# This and That...A few new birds...



## Glenn Bartley (Nov 3, 2016)

I'm getting caught up on post processing. Thought I'd share a few from various parts of South America.






Curl-crested Aracari, Brazil





Ruddy-capped Nightengale Thrush, Costa Rica





Yucatan Jay, Mexico





Hoatzin, Peru





Blond-crested Woodpecker, Brazil





Resplendent Quetzal, Costa Rica


----------



## Click (Nov 3, 2016)

Beautiful pictures, Glenn. 8)


----------



## GN Photos (Nov 3, 2016)

Amazing creatures, absolutely beautiful photos.


----------



## Stu_bert (Nov 3, 2016)

Stunning as always, thank you for sharing...


----------



## Jack Douglas (Nov 3, 2016)

As always, wonderful. What camera/s lens/es?

Jack


----------



## digigal (Nov 4, 2016)

Wow--those are beauties!
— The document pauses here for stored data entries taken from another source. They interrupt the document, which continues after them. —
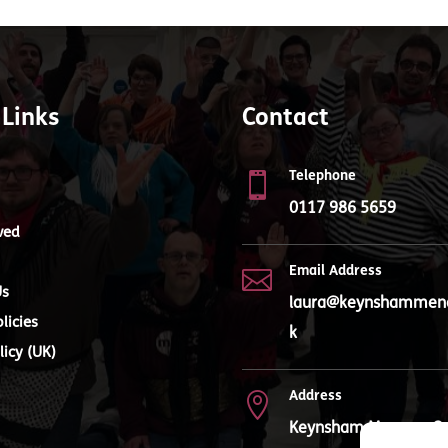
 Links
Contact
Telephone

0117 986 5659
ved
Email Address

Us
laura@keynshammenc
licies
k
licy (UK)
Address

Keynsham Mencap, Q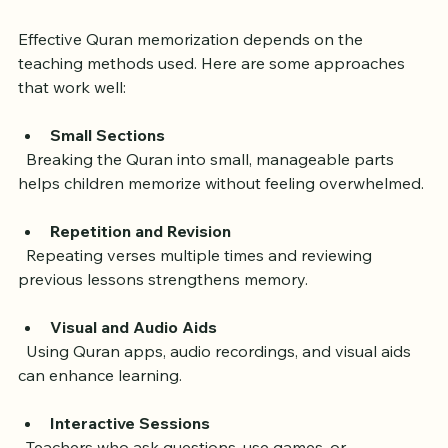
Best for Children
Effective Quran memorization depends on the 
teaching methods used. Here are some approaches 
that work well:
Small Sections
  Breaking the Quran into small, manageable parts 
helps children memorize without feeling overwhelmed.
Repetition and Revision
  Repeating verses multiple times and reviewing 
previous lessons strengthens memory.
Visual and Audio Aids
  Using Quran apps, audio recordings, and visual aids 
can enhance learning.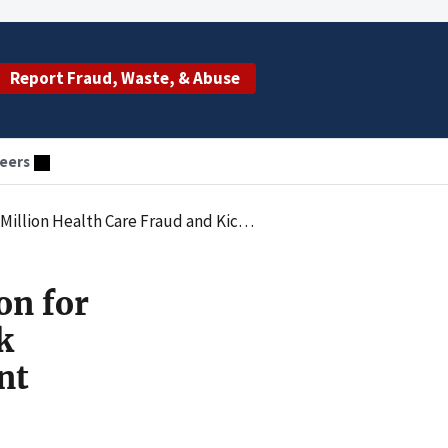
Report Fraud, Waste, & Abuse
eers
elated to Durable Medical Equipment and Cancer Genetic Testing
on for
k
nt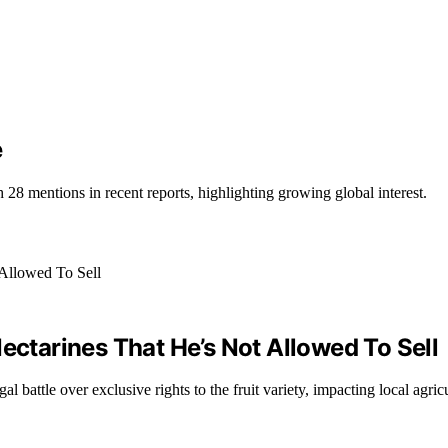
e
28 mentions in recent reports, highlighting growing global interest.
ectarines That He’s Not Allowed To Sell
l battle over exclusive rights to the fruit variety, impacting local agric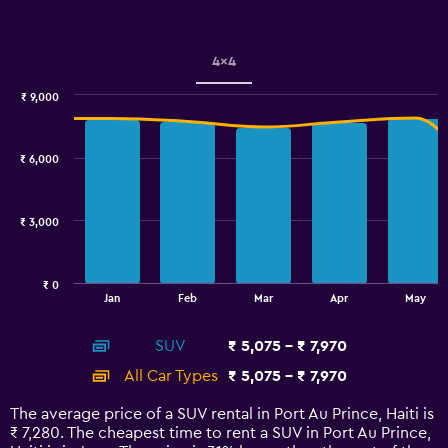
Y
axis
displaying
values.
4x4
Range:
0
₹ 9,000
Combination
to
Chart
graphic.
chart
2.4.
with
₹ 6,000
2
data
series.
₹ 3,000
The
chart
has
₹ 0
1
End
Jan
Feb
Mar
Apr
May
of
X
interactive
axis
chart
SUV
₹ 5,075 - ₹ 7,970
displaying
categories.
All Car Types
₹ 5,075 - ₹ 7,970
Range:
14
The average price of a SUV rental in Port Au Prince, Haiti is
categories.
₹ 7,280. The cheapest time to rent a SUV in Port Au Prince,
The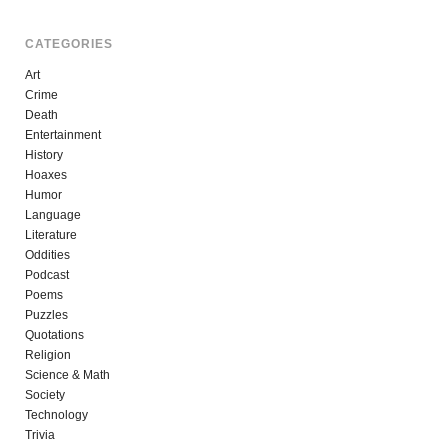
CATEGORIES
Art
Crime
Death
Entertainment
History
Hoaxes
Humor
Language
Literature
Oddities
Podcast
Poems
Puzzles
Quotations
Religion
Science & Math
Society
Technology
Trivia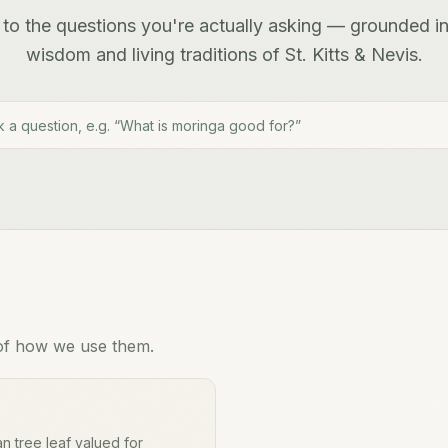
to the questions you're actually asking — grounded in
wisdom and living traditions of St. Kitts & Nevis.
of how we use them.
n tree leaf valued for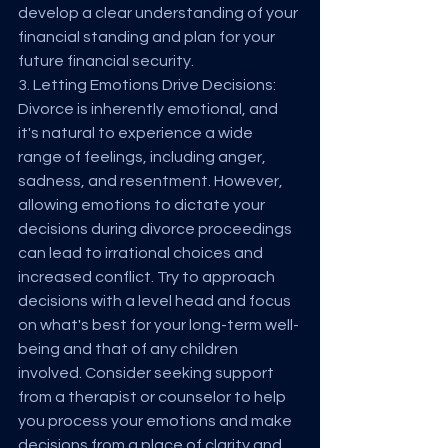
develop a clear understanding of your 
financial standing and plan for your 
future financial security.
3. Letting Emotions Drive Decisions:
Divorce is inherently emotional, and 
it's natural to experience a wide 
range of feelings, including anger, 
sadness, and resentment. However, 
allowing emotions to dictate your 
decisions during divorce proceedings 
can lead to irrational choices and 
increased conflict. Try to approach 
decisions with a level head and focus 
on what's best for your long-term well-
being and that of any children 
involved. Consider seeking support 
from a therapist or counselor to help 
you process your emotions and make 
decisions from a place of clarity and 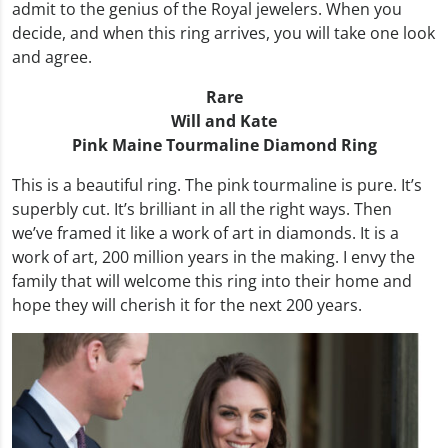
admit to the genius of the Royal jewelers. When you
decide, and when this ring arrives, you will take one look
and agree.
Rare
Will and Kate
Pink Maine Tourmaline Diamond Ring
This is a beautiful ring. The pink tourmaline is pure. It’s
superbly cut. It’s brilliant in all the right ways. Then
we’ve framed it like a work of art in diamonds. It is a
work of art, 200 million years in the making. I envy the
family that will welcome this ring into their home and
hope they will cherish it for the next 200 years.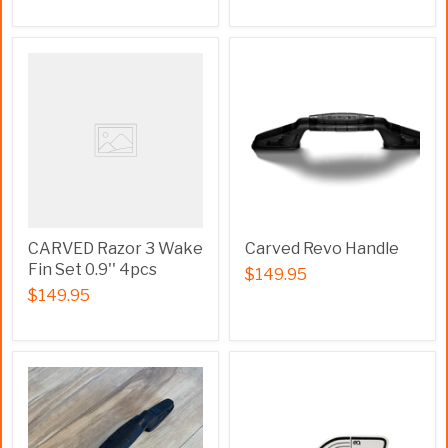
CARVED Razor 3 Wake
Carved Revo Handle
Fin Set 0.9'' 4pcs
$149.95
$149.95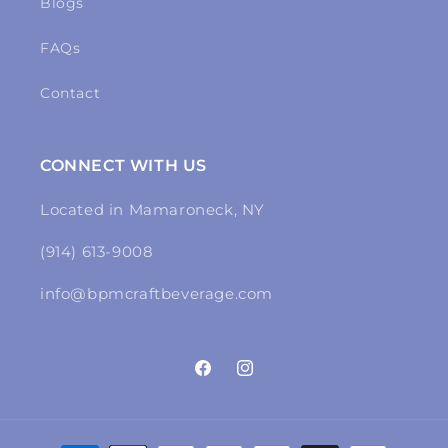
Blogs
FAQs
Contact
CONNECT WITH US
Located in Mamaroneck, NY
(914) 613-9008
info@bpmcraftbeverage.com
Facebook
Instagram
Payment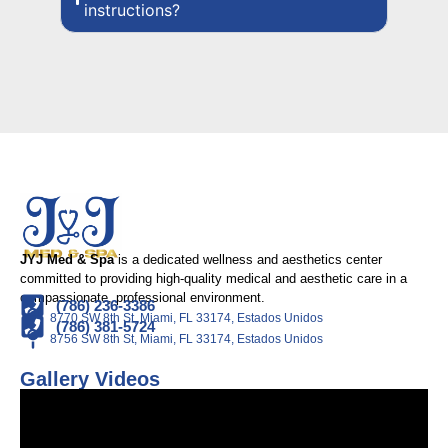
instructions?
JYJ Med & Spa
is a dedicated wellness and aesthetics center
committed to providing high-quality medical and aesthetic care in a
compassionate, professional environment.
(786) 236-3386
8770 SW 8th St, Miami, FL 33174, Estados Unidos
(786) 381-5724
8756 SW 8th St, Miami, FL 33174, Estados Unidos
Gallery Videos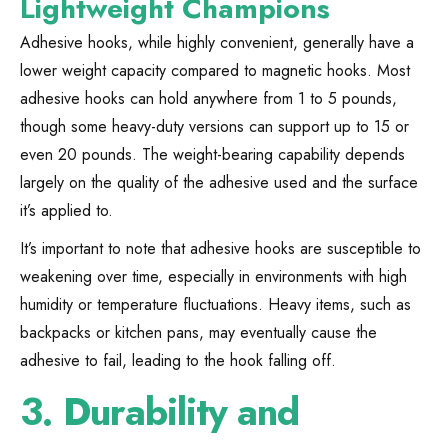
Lightweight Champions
Adhesive hooks, while highly convenient, generally have a
lower weight capacity compared to magnetic hooks. Most
adhesive hooks can hold anywhere from 1 to 5 pounds,
though some heavy-duty versions can support up to 15 or
even 20 pounds. The weight-bearing capability depends
largely on the quality of the adhesive used and the surface
it’s applied to.
It’s important to note that adhesive hooks are susceptible to
weakening over time, especially in environments with high
humidity or temperature fluctuations. Heavy items, such as
backpacks or kitchen pans, may eventually cause the
adhesive to fail, leading to the hook falling off.
3.
Durability and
Love the woodpecker.
Catherine


----------



## Valvebounce (Nov 4, 2016)

Hi Glenn. 
Excellent shots of some truly beautiful subjects. 
+1 on knowing the gear used for the shots, also the settings if possible please. 

Cheers, Graham.


----------



## Jack Douglas (Nov 5, 2016)

Well, Glen. I'd say it's time for some more! 

Jack


----------



## AlanF (Nov 5, 2016)

Valvebounce said:


> Hi Glenn.
> Excellent shots of some truly beautiful subjects.
> +1 on knowing the gear used for the shots, also the settings if possible please.
> 
> Cheers, Graham.



You have to pay for being told the settings. He sells them in eBooks, which he advertises under his signature. To be fair, he leaves the EXIF data on his images, which is good. Those images were taken with a 600mm f/4II and a 7DII. He's a pro, and those images are good.


----------



## Valvebounce (Nov 5, 2016)

Hi Alan. 
I have Glenn's trilogy of books (PP flash and Video Simplified) plus the 7DII setup guide that he does. All good informative reading. 
I never really gave it a thought about not wanting to share the settings. I'm reading this on a tablet and the only access to the exif is via Jeffrey's exif viewer and that doesn't work for more than one image on any URL. I guess I can open on a pic and right click! 

Cheers, Graham. 



AlanF said:


> Valvebounce said:
> 
> 
> > Hi Glenn.
> ...


----------